» **PROBLEM TO WORK ON**: In the entries below, filter for the word "페미니스트저널" and copy every matching line.

» **DATA SHOWN**:
---------------

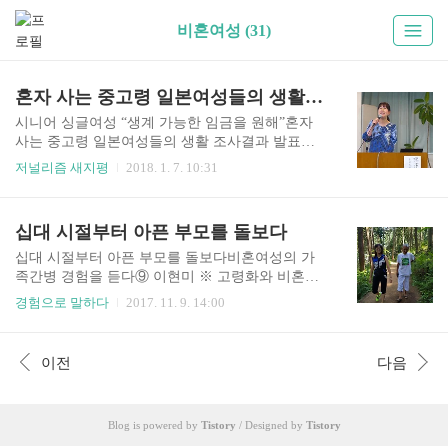
비혼여성 (31)
혼자 사는 중고령 일본여성들의 생활실태 발표
시니어 싱글여성 “생계 가능한 임금을 원해”혼자
사는 중고령 일본여성들의 생활 조사결과 발표돼
결혼하지 않거나 이혼 등으로 인해 혼자 사는 여성
저널리즘 새지평
2018. 1. 7. 10:31
의 빈곤율은 남성보다 높으며, 고령기에 확대된다
는 사실은 이미 알려져 있다. 하지만 그 생활 자체
가 드러난 바는 없었다. 일본에서는 올해 5월 중고
십대 시절부터 아픈 부모를 돌보다
령 싱글여성의 생활실태와 이들이 필요로 하는 지
원에 대한 조사 결과가 발표돼, 국내에도 시사하는
십대 시절부터 아픈 부모를 돌보다비혼여성의 가
바 크다. 50대 이상의 싱글여성들이 정보를 공유하
족간병 경험을 듣다⑨ 이현미 ※ 고령화와 비혼화
고 상담할 수 있는 ‘와쿠와쿠 시니어싱글즈’가 작
가 빠르게 진행되는 가운데, 많은 비혼여성들이 부
경험으로 말하다
2017. 11. 9. 14:00
년 설립되어 실시한 프로젝트다. 이 단체의 대표인
모나 조부모, 형제를 간병하고 있지만 그 경험은 사
오야 사요코 씨가 시니어 싱글여성의 생활실태를
회적으로 드러나지 않은 채 개인의 영역에 머물고
보고하고, 유자와 나오미 릿쿄대학 교수가 사회적
있습니다. 는 가족을 간병했거나 간병 중에 있는 비
이전
다음
과제를 정리하였으며, 당사자들의 목소리도 들어
혼여성들의 다양한 목소리를 발굴하여 공유합니
본다. 페미니스트저널 바로가기 싱글여성..
다. 이 기획은 한국언론진흥재단 언론진흥기금의
지원을 받아 연재됩니다. - 페미니스트저널 ▶ 엄
Blog is powered by
Tistory
/ Designed by
Tistory
마와 함께 산책을. ⓒ이현미 2017년 현재, 만32세
비혼 여성인 나는 몇 년째 몸무게가 39kg에 불과하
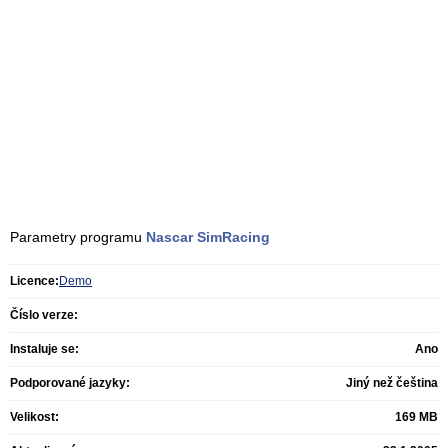
Parametry programu
Nascar SimRacing
Licence:
Demo
Číslo verze:
Instaluje se:
Ano
Podporované jazyky:
Jiný než čeština
Velikost:
169 MB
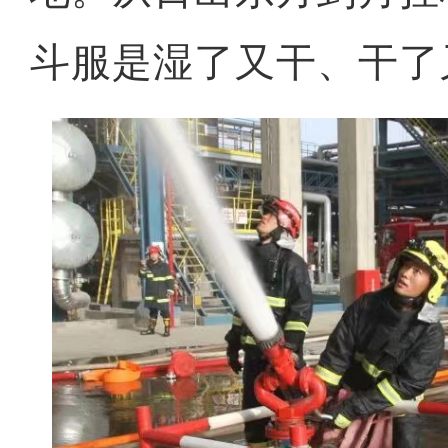
斗服是湿了又干、干了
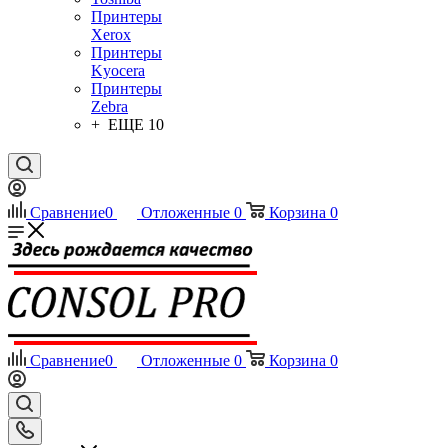
Принтеры
Xerox
Принтеры
Kyocera
Принтеры
Zebra
+ ЕЩЕ 10
Сравнение
0
Отложенные
0
Корзина
0
Сравнение
0
Отложенные
0
Корзина
0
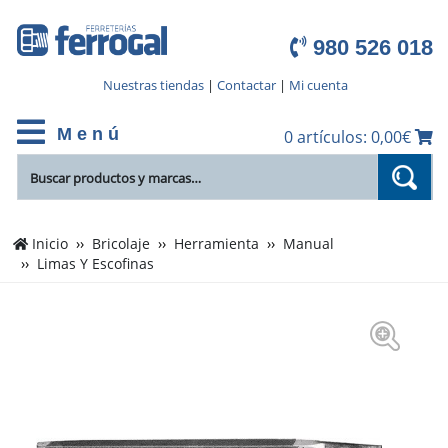
980 526 018
Nuestras tiendas
|
Contactar
|
Mi cuenta
M e n ú
0 artículos: 0,00€
Inicio
Bricolaje
Herramienta
Manual
Limas Y Escofinas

---------------

» **EXERCISE SOLUTION**:
본다. 페미니스트저널 바로가기 싱글여성..
지원을 받아 연재됩니다. - 페미니스트저널 ▶ 엄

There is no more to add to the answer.